A new study brings powerful evidence to bear on a very old debate. The debate has been running for half a century or so, and never seems to end because… because… well, to be honest, because one side simply refuses to accept defeat even in the face of mountains of overwhelming evidence. The debate I’m referring to centers on the famous (or infamous) Efficient Markets Hypothesis — which I’ve written about at length too many times to recall — and a very basic question in finance: why do prices in financial markets fluctuate so much?
Two possibilities. If you believe that markets pool information from investors very effectively, and give accurate assessments of the true values of stocks and other assets — the efficient markets religion — then you might think that asset prices fluctuate so much because the true values of assets just bounce up and down quite a lot as the future unfolds and people learn more. Markets work perfectly, and the fluctuations simply show them at work. Alternatively, if you’re not so committed to a prior belief in the wonders of markets, you might think that people and firms buy and sell for all kinds of reasons and often run in speculative herds, behavior which drives prices strongly up or down often for no sound reason at all.

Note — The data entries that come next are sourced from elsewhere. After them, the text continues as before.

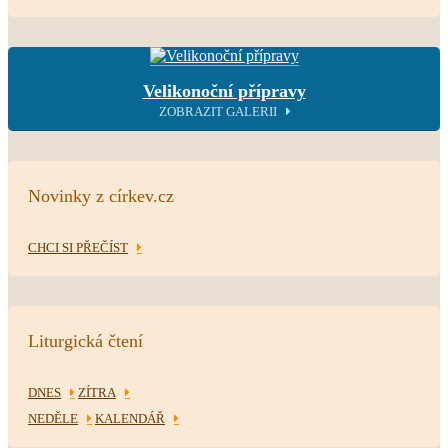
Velikonoční přípravy
ZOBRAZIT GALERII
Novinky z církev.cz
CHCI SI PŘEČÍST
Liturgická čtení
DNES
ZÍTRA
NEDĚLE
KALENDÁŘ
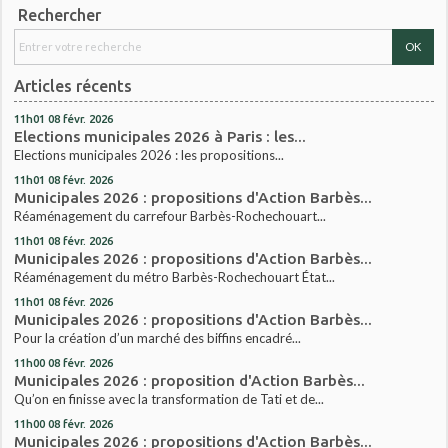
Rechercher
Articles récents
11h01
08
févr. 2026
Elections municipales 2026 à Paris : les...
Elections municipales 2026 : les propositions...
11h01
08
févr. 2026
Municipales 2026 : propositions d'Action Barbès...
Réaménagement du carrefour Barbès-Rochechouart...
11h01
08
févr. 2026
Municipales 2026 : propositions d'Action Barbès...
Réaménagement du métro Barbès-Rochechouart État...
11h01
08
févr. 2026
Municipales 2026 : propositions d'Action Barbès...
Pour la création d’un marché des biffins encadré...
11h00
08
févr. 2026
Municipales 2026 : proposition d'Action Barbès...
Qu’on en finisse avec la transformation de Tati et de...
11h00
08
févr. 2026
Municipales 2026 : propositions d'Action Barbès...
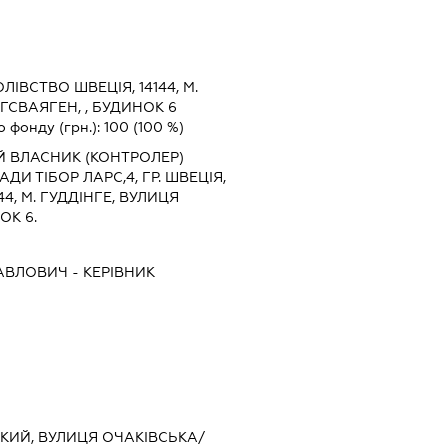
ЛІВСТВО ШВЕЦІЯ, 14144, М.
ГСВАЯГЕН, , БУДИНОК 6
о фонду (грн.):
100
(100 %)
Й ВЛАСНИК (КОНТРОЛЕР)
И ТІБОР ЛАРС,4, ГР. ШВЕЦІЯ,
4, М. ГУДДІНГЕ, ВУЛИЦЯ
ОК 6.
ПАВЛОВИЧ
-
КЕРІВНИК
СЬКИЙ, ВУЛИЦЯ ОЧАКІВСЬКА/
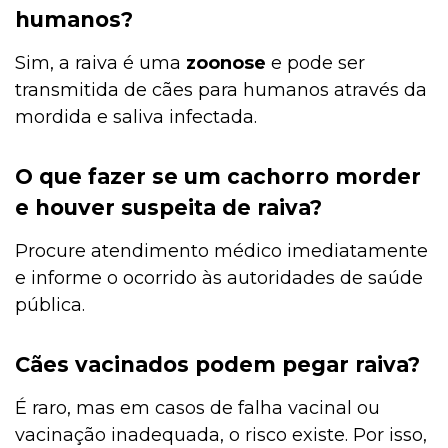
humanos?
Sim, a raiva é uma
zoonose
e pode ser
transmitida de cães para humanos através da
mordida e saliva infectada.
O que fazer se um cachorro morder
e houver suspeita de raiva?
Procure atendimento médico imediatamente
e informe o ocorrido às autoridades de saúde
pública.
Cães vacinados podem pegar raiva?
É raro, mas em casos de falha vacinal ou
vacinação inadequada, o risco existe. Por isso,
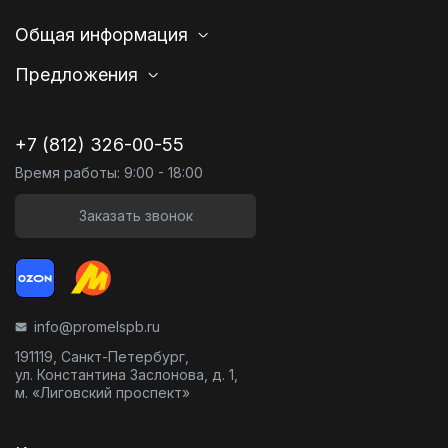
Общая информация
Предложения
+7 (812) 326-00-55
Время работы: 9:00 - 18:00
Заказать звонок
info@promelspb.ru
191119, Санкт-Петербург,
ул. Константина Заслонова, д. 1,
м. «Лиговский проспект»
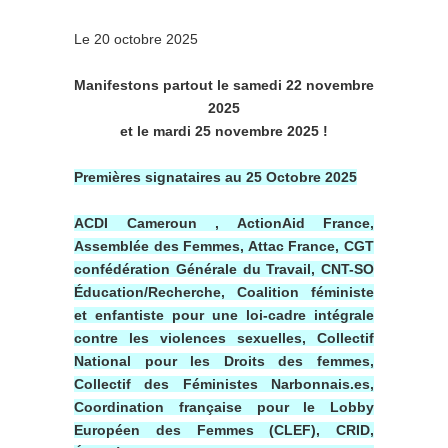
Le 20 octobre 2025
Manifestons partout le samedi 22 novembre
2025
et le mardi 25 novembre 2025 !
Premières signataires au 25 Octobre 2025
ACDI Cameroun , ActionAid France,
Assemblée des Femmes, Attac France, CGT
confédération Générale du Travail, CNT-SO
Éducation/Recherche, Coalition féministe
et enfantiste pour une loi-cadre intégrale
contre les violences sexuelles, Collectif
National pour les Droits des femmes,
Collectif des Féministes Narbonnais.es,
Coordination française pour le Lobby
Européen des Femmes (CLEF), CRID,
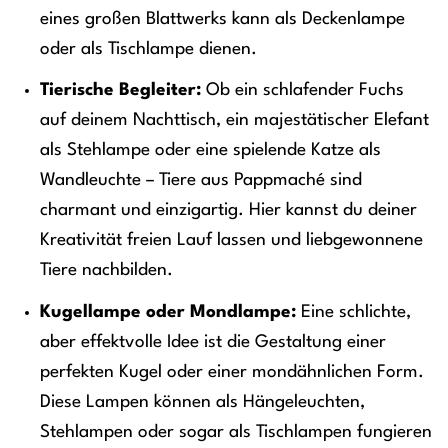
eines großen Blattwerks kann als Deckenlampe
oder als Tischlampe dienen.
Tierische Begleiter:
Ob ein schlafender Fuchs
auf deinem Nachttisch, ein majestätischer Elefant
als Stehlampe oder eine spielende Katze als
Wandleuchte – Tiere aus Pappmaché sind
charmant und einzigartig. Hier kannst du deiner
Kreativität freien Lauf lassen und liebgewonnene
Tiere nachbilden.
Kugellampe oder Mondlampe:
Eine schlichte,
aber effektvolle Idee ist die Gestaltung einer
perfekten Kugel oder einer mondähnlichen Form.
Diese Lampen können als Hängeleuchten,
Stehlampen oder sogar als Tischlampen fungieren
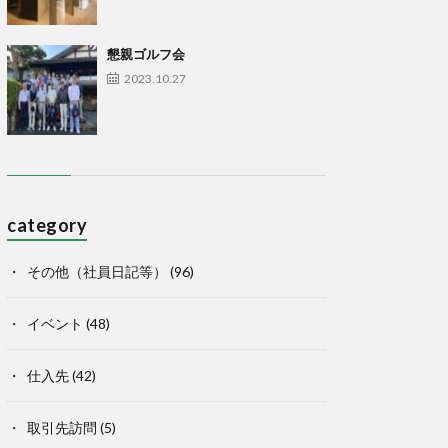
懇親ゴルフ会
2023.10.27
category
その他（社員日記等）
(96)
イベント
(48)
仕入先
(42)
取引先訪問
(5)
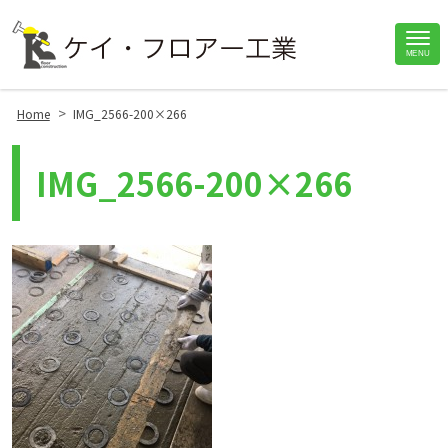
Site
MENU
Footer
>
Home
IMG_2566-200×266
IMG_2566-200×266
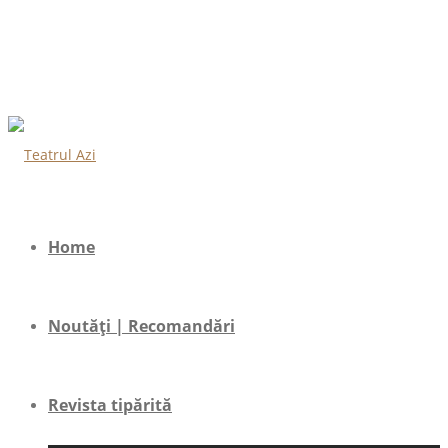
Home
Noutăți | Recomandări
Revista tipărită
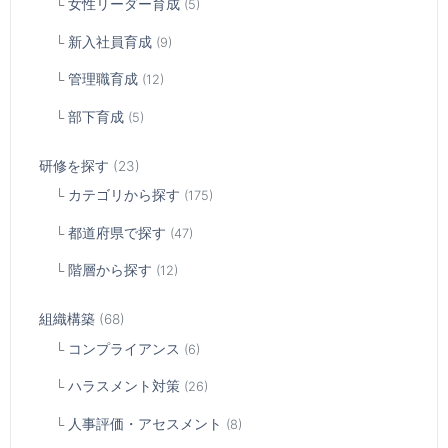
女性リーダー育成
(5)
新入社員育成
(9)
管理職育成
(12)
部下育成
(5)
研修を探す
(23)
カテゴリから探す
(175)
都道府県で探す
(47)
階層から探す
(12)
組織構築
(68)
コンプライアンス
(6)
ハラスメント対策
(26)
人事評価・アセスメント
(8)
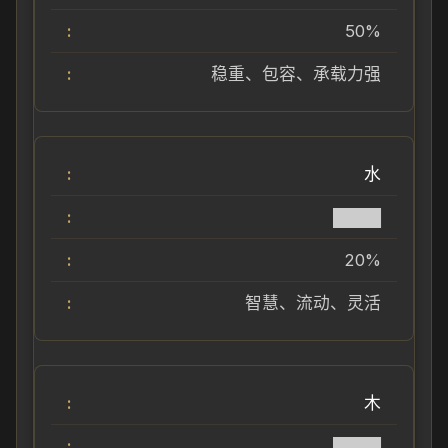
50%
稳重、包容、承载力强
水
████
20%
智慧、流动、灵活
木
████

I’m of the opinion that any reasonable person would conclude from a wide range of evidence that the answer is most definitely B — markets are not efficient, and speculative herding drives lots of movements within them. Indeed, there’s strong evidence from surveys that real investors frequently act on the basis of speculative views about how markets are trending, and they expect trends to continue. Ask them about how they trade, and investors say they try to spot trends. Faced with this evidence, efficient markets defenders, mostly from the University of Chicago, go so far as to claim — I’m not making this up — that you can’t believe what people say in surveys!!
Anyway, on the matter of trend following, a new mathematical study shows that one of the strongest predictable patterns in market movements is persistent trends in one direction or another. Investors can exploit these trends by buying assets as they begin to rise in value, or selling as they begin to fall. As the authors of the paper note, this simple strategy in fact forms the core of a huge industry in finance:
“Simple as it may be , this strategy is at the heart of the activity of CTAs (Commodity Trading Advisors ), an industry that now manages (as of Q4, 2013) no less than 325 B$, representing around 16% of the total amount of assets of the hedge fund industry, and accounting for several percent of the daily activity of futures markets.  These numbers are by no means small, and make it hard for efficient market enthusiasts to dismiss this anomaly as economically irrelevant. The strategy is furthermore deployed over a wide range of instruments (indices, bonds, commodities, currencies…) with positive reported performance over long periods, suggesting that the anomaly is to a large extent universal, both across epochs and asset classes. This reveals an extremely persistent, universal bias in the behaviour of investors who appear to hold “extrapolative expectations”…”
What the current study does is document with historical data that these trends have been present for as long as 200 years, which is about as far as it is possible to go with available data. This builds on a number of earlier studies, in particular this one by the hedge fund AQR Capital Management, which looked at the success of trend following strategies over the last century.
Of course, no one should expect this evidence to convince efficient markets purists that markets are not, in fact, efficient. Nothing will do that. But, really, who cares?